Let’s create some word-clouds next in order to analyze which words are common amongst positive and negative reviews. We’ll create two word-clouds, one for the positive reviews (feedback == 1) and another for the negative reviews (feedback == 0). Remember to install the wordcloud package:

  • Before creating the word-clouds, remember to subset the data. In this case, create subsets for positive (feedback == 1) and negative (feedback == 0) reviews.

Here are the wordclouds for both the positive and negative reviews:

Some of the words that are common amongst both the positive and negative reviews include echo, Alexa, and work. This is likely because customers usually mention the name of the product in the review (most of which contain either Alexa or echo) in both positive and negative reviews. Customers’ reviews, whether positive or negative, are also likely to use the word work because customers usually mention whether or not their product worked (and if it did, how well it worked).

Some of the words that are common amongst positive reviews include great, love, can, like, and easy, which are all words that are commonly found in positive reviews (e.g. “The Echo is super easy to use. Love it will buy again!”). On the other hand, some of the words that are common amongst negative reviews include doesn't, didn't, stopped, and never, which you are very likely to find in critical reviews (e.g.”The Alexa speaker doesn’t work AT ALL! Never gonna buy again!”). An interesting observation is that the word refurbished is commonly found in negative reviews; this could be because many Alexa users who are dissatisfied with their product usually buy refurbished Alexa devices.

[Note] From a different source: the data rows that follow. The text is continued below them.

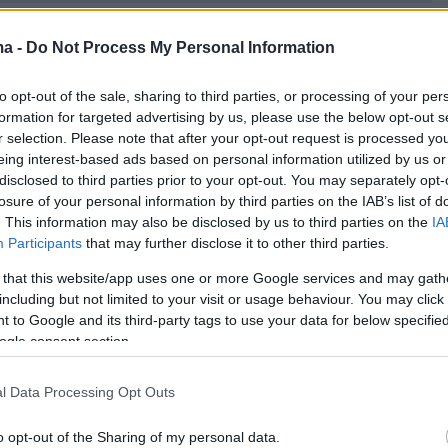
είτε τη λίστα με τα 10 μέρη με τη χαμηλότερη
ότητα
ma -
Do Not Process My Personal Information
to opt-out of the sale, sharing to third parties, or processing of your per
formation for targeted advertising by us, please use the below opt-out s
r selection. Please note that after your opt-out request is processed y
eing interest-based ads based on personal information utilized by us or
disclosed to third parties prior to your opt-out. You may separately opt-
losure of your personal information by third parties on the IAB’s list of
. This information may also be disclosed by us to third parties on the
IA
Participants
that may further disclose it to other third parties.
 that this website/app uses one or more Google services and may gath
including but not limited to your visit or usage behaviour. You may click 
 to Google and its third-party tags to use your data for below specifi
ogle consent section.
l Data Processing Opt Outs
protothema.gr στο Google News
o opt-out of the Sharing of my personal data.
το
και μάθετε πρώτοι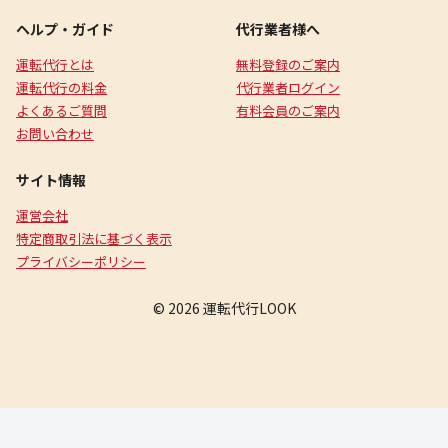
ヘルプ・ガイド
代行業者様へ
運転代行とは
無料登録のご案内
運転代行の料金
代行業者ログイン
よくあるご質問
有料会員のご案内
お問い合わせ
サイト情報
運営会社
特定商取引法に基づく表示
プライバシーポリシー
© 2026 運転代行LOOK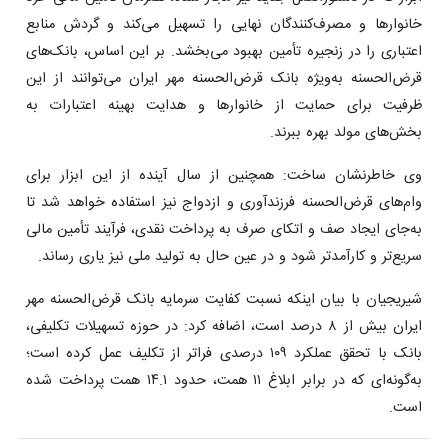
خانوارها و مصرف‌کنندگان نهایی را تسهیل می‌کند و گردش منابع
اعتباری را در زنجیره تأمین بهبود می‌بخشد. بر این اساس، بانک‌های
قرض‌الحسنه به‌ویژه بانک قرض‌الحسنه مهر ایران می‌توانند از این
ظرفیت برای حمایت از خانوارها و هدایت بهینه اعتبارات به
بخش‌های مولد بهره ببرند.
وی خاطرنشان ساخت: همچنین از سال آینده از این ابزار برای
وام‌های قرض‌الحسنه فرزندآوری و ازدواج نیز استفاده خواهد شد تا
به‌جای ایجاد صف و اتکای صرف به پرداخت نقدی، فرآیند تأمین مالی
سریع‌تر و کارآمدتر شود و در عین حال به تولید ملی نیز یاری رساند.
شیریجیان با بیان اینکه نسبت کفایت سرمایه بانک قرض‌الحسنه مهر
ایران بیش از ۸ درصد است، اضافه کرد: در حوزه تسهیلات تکلیفی،
بانک با تحقق عملکرد ۱۰۹ درصدی فراتر از تکلیف عمل کرده است؛
به‌گونه‌ای که در برابر ابلاغ ۱۱ همت، حدود ۱۴.۱ همت پرداخت شده
است.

Next up, let’s clean up the data and prepare a corpus, which will be the text document that is derived from the actual text of the reviews. Our corpus is then used to create a document term matrix (referred to in the program as dtm), which contains the text of the review in the rows and the words in the reviews in the columns (remember to install the tm package):

You may recall from R Lesson 13: Naive Bayes Classification that there are four functions to include when creating the dtm. They are:

  • toLower-sets all words to lowercase
  • removeNumbers-remove any numbers present in the reviews (like years)
  • removePunctuation-remove any punctuation present in the reviews
  • stemming-simplify analysis by combining similar words (such as verbs in different tenses and pairs of plural/singular nouns). For instance, the words “trying”, “tries”, “tried” would be combined into the word “try”.

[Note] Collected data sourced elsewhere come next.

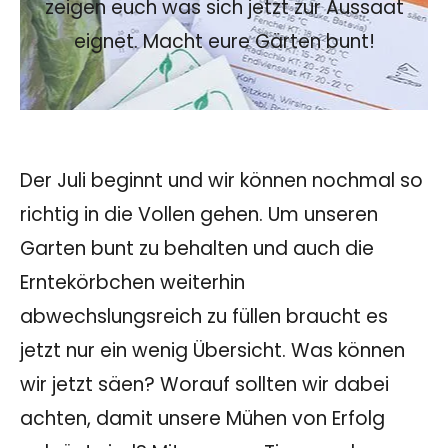
zeigen euch was sich jetzt zur Aussaat
eignet. Macht eure Gärten bunt!
Der Juli beginnt und wir können nochmal so
richtig in die Vollen gehen. Um unseren
Garten bunt zu behalten und auch die
Erntekörbchen weiterhin
abwechslungsreich zu füllen braucht es
jetzt nur ein wenig Übersicht. Was können
wir jetzt säen? Worauf sollten wir dabei
achten, damit unsere Mühen von Erfolg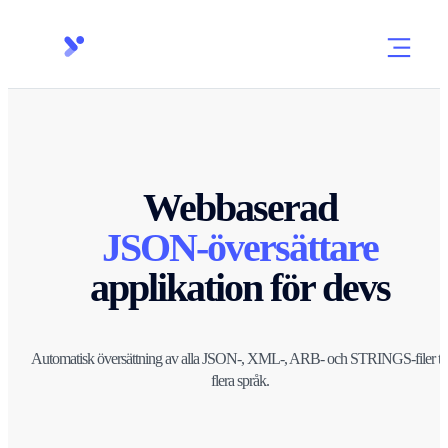
Webbaserad
JSON-översättare
applikation för
devs
Automatisk översättning av alla JSON-, XML-, ARB- och STRINGS-filer til
flera språk.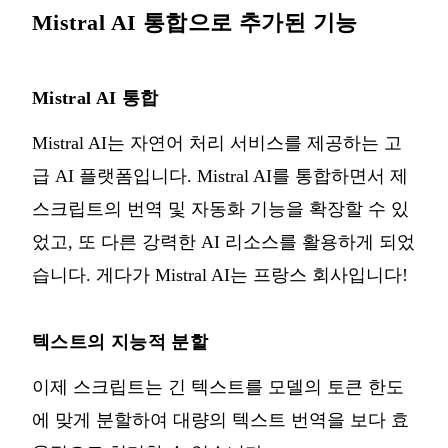
Mistral AI 통합으로 추가된 기능
Mistral AI 통합
Mistral AI는 자연어 처리 서비스를 제공하는 고
급 AI 플랫폼입니다. Mistral AI를 통합하면서 제
스크립트의 번역 및 자동화 기능을 확장할 수 있
었고, 또 다른 강력한 AI 리소스를 활용하게 되었
습니다. 게다가 Mistral AI는 프랑스 회사입니다!
텍스트의 지능적 분할
이제 스크립트는 긴 텍스트를 모델의 토큰 한도
에 맞게 분할하여 대량의 텍스트 번역을 보다 효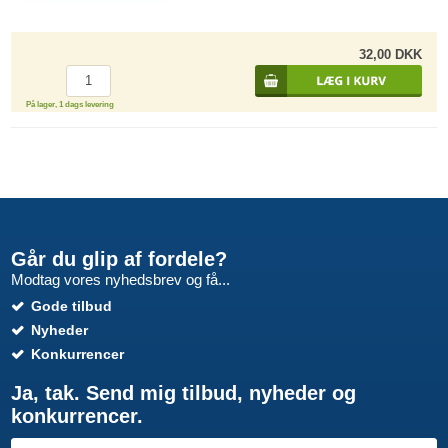
32,00 DKK
På lager, 1 dags levering
Går du glip af fordele?
Modtag vores nyhedsbrev og få...
Gode tilbud
Nyheder
Konkurrencer
Ja, tak. Send mig tilbud, nyheder og
konkurrencer.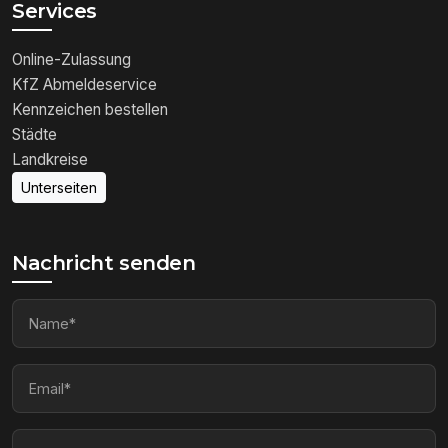
Services
Online-Zulassung
KfZ Abmeldeservice
Kennzeichen bestellen
Städte
Landkreise
Unterseiten
Nachricht senden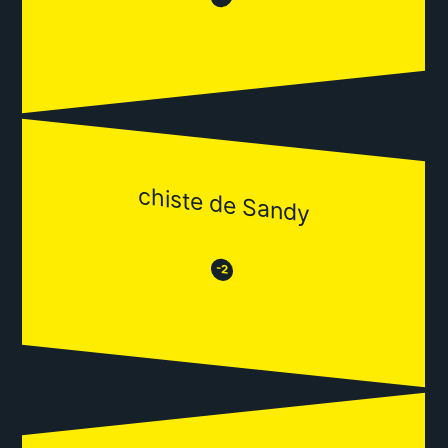
chiste de Sandy
😒
😂
-2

Remember to set each function to TRUE.

Next we’ll create training and testing labels for our dataset. I’ve probably said it before, but I always like to use the 75-25 split when it comes to splitting my data into training and testing sets. This means that I like to use 75% of my dataset to train and build the model before testing it on the other 25% of my dataset. Here’s how to split the data:

Using the 75-25 split, observations 1-2363 will be part of my trainLabels while observations 2364-3150 will be part of my testLabels. I included the feedback variable since you should always include the binary variable when creating your trainLabels and testLabels.

Now let’s make some tables analyzing the proportions of positive-to-negative reviews for both our trainLabels and testLabels. Remember to use the prop.table function:

According to the tables, the difference between the proportions of positive-to-negative reviews for our trainLabels and testLabels is rather small-1% to be exact.

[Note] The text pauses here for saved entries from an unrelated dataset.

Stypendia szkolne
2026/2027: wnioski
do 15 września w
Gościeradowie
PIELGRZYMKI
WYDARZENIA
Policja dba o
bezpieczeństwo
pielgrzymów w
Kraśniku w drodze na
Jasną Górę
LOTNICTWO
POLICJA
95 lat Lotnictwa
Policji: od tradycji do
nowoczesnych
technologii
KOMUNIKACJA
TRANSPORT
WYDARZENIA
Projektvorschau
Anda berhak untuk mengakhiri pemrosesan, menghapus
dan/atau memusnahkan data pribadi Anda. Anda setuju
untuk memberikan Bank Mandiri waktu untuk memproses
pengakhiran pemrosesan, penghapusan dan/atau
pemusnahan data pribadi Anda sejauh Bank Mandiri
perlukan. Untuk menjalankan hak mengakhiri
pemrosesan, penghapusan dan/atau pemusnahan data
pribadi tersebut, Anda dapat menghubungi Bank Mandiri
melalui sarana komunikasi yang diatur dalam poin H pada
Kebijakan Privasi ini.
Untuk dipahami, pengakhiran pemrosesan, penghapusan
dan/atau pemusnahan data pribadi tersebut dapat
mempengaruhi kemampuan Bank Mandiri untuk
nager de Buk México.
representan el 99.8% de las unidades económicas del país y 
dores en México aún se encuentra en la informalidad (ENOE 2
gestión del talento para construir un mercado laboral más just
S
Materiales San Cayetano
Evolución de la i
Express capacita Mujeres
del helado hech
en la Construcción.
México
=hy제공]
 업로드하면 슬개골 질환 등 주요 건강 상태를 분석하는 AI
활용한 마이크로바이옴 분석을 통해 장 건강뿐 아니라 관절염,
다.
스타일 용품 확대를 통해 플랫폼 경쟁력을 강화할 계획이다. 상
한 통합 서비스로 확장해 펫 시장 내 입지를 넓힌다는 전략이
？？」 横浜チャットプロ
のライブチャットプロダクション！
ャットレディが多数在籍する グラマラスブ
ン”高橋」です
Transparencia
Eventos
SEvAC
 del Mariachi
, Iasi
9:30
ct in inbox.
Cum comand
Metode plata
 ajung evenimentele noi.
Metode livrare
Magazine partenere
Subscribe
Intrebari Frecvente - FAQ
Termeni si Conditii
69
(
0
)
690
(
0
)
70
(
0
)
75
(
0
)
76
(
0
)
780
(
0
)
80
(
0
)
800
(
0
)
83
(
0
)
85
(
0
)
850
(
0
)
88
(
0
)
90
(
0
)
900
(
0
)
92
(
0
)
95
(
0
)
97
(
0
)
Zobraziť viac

Now let’s split our dtm into training and testing sets, using the same guidelines that were used to create trainLabels and testLabels:

To further tidy up the model, let’s only include words that appear at least 3 times:

Our DTM uses 1s and 0s depending on whether a certain word can be found in the review (1 means the word is present and 0 means the word isn’t present). Since Naive Bayes works with categorical features, 1 and 0 are converted into Yes and No. This conversion is applied to every column (hence MARGIN = 2):

Last but not least, it’s time to create the Naive Bayes classifier (remember to install the package e1071):

Now let’s test out the classifier on two words, great and disappoint:

Now, what does all this mean?

Well, the word great:

  • DOESN’T appear in 93% of negative reviews but DOES appear in the other 7% of negative reviews
  • DOESN’T appear in 77.1% of positive reviews but DOES appear in the other 22.9% of positive reviews

These results are a little surprising since I thought the word great would appear in a majority of positive reviews. Then again, great is more prevalent in positive reviews than in negative reviews, which isn’t surprising, since negative reviews aren’t likely to use the word great.

And the word disappoint:

  • DOESN’T appear in 93.5% of negative reviews but DOES appear in the other 6.5% of negative reviews
  • DOESN’T appear in 98.8% of positive reviews but DOES appear in the other 1.2% of positive reviews

Just as with great, these results are and aren’t surprising. The surprising thing is that disappoint only appears in 6.5% of negative reviews, when I thought (and probably you did too) that disappoint would be found in more negative reviews. Then again, disappoint is more common in negative reviews than in positive reviews, which isn’t surprising.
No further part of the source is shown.